Klaus Ahlfänger
Allein unter Tätowierten
Sollte man jemals wegen eines Deliktes nach mir fahnden, würde es in der
Personenbeschreibung wohl wie folgt lauten: „Besonders auffällig ist, dass der Gesuchte
keinerlei Tätowierungen aufweist“
Es heißt, dass 80 Prozent der Gefängnisinsassen sich irgendwelche Tattoos haben sticheln
lassen, wobei die direkt unter dem Auge applizierte sogenannte Knastträne wohl am
bekanntesten ist. Die Berechtigung für das Anbringen dieses Kennzeichens muss im
wahrsten Sinne des Wortes mittels zehnjähriger Dauerhaft „ersessen“ werden und
selbstverständlich darf man auch weitere Knast-Dekaden mit zusätzlichen Tränen
dokumentieren.
Noch vor Jahren waren tätowierte junge Männer nicht schwiegermutterkompatibel und es kullerten reichlich Tränen, wenn der
klassische Satz fiel: „So einer kommt mir nicht ins Haus!“ Mit dieser Aussage würden Eltern heutzutage ihre Tochter zu ewiger
Jungfernschaft verdonnern, weil der Tätowierungsirrsinn längst über die hohen Gefängnismauern hinweggeschwappt ist und
seitdem wohl täglich mehrere Quadratkilometer Hautpartien mit irgendwelchen Ornamenten oder gruseligen Tiersymbolen
lebenslänglich verschandelt werden. Einst waren die Tattoo-Studios in schmuddeligen Hinterhöfen angesiedelt und es gehörten
schon Mut und Überwindung dazu, sich in einem unhygienischen Kabuff den Namen seiner Freundin einfärben zu lassen.
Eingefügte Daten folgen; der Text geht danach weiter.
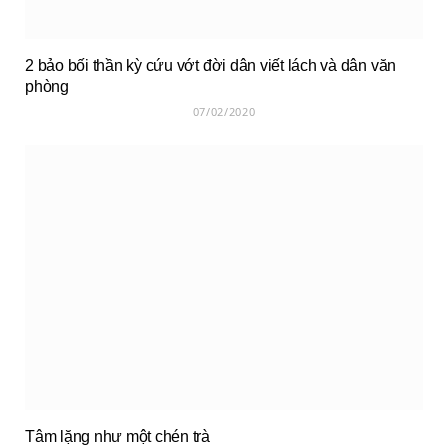
2 bảo bối thần kỳ cứu vớt đời dân viết lách và dân văn
phòng
07/02/2020
Tâm lặng như một chén trà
Wer
sich heutzutage diese schmerzhaften Sticheleien antun möchte, kann diese Prozedur in einem Ambiente über sich ergehen
lassen, das durchaus mit dem eines gutgeführten Friseursalons vergleichbar ist.
Die Tätowierten sind eine klassenlose Gesellschaft. Menschen aus allen sozialen Schichten laufen wie lebende Grafitti-Wände
herum – und selbst Alter schützt nicht vor der blauen Farbtinktur, der man wohl verbotenerweise eine suchtauslösende Substanz
beigemischt hat. Befeuert wird dieses selbstzerstörerische Hautgemetzel durch Promis, die mit sichtbarem Stolz ihre Tattoos
präsentieren und zudem auch diejenigen gern erwähnen, die sie sich an den verborgensten Stellen ihre Körpers haben stechen
lassen.
Bei diesem Thema kommt man um die Erwähnung des sogenannten Arschgeweihs nicht herum. Hier deutet eigentlich schon die
erste Silbe dieser Wortbildung darauf hin, wozu diese aus den tiefliegenden Hosen hervorlugenden Hautverfärbungen wirklich
nütze sind. Spätestens bei den Geburtsvorbereitungen kommt bei den Geweihträgerinnen Reue auf, wenn es den Ärzten im
Tattoo-Wirrwar nicht möglich ist, die richtige Einstichstelle für eine Periduralanästhesie zu finden.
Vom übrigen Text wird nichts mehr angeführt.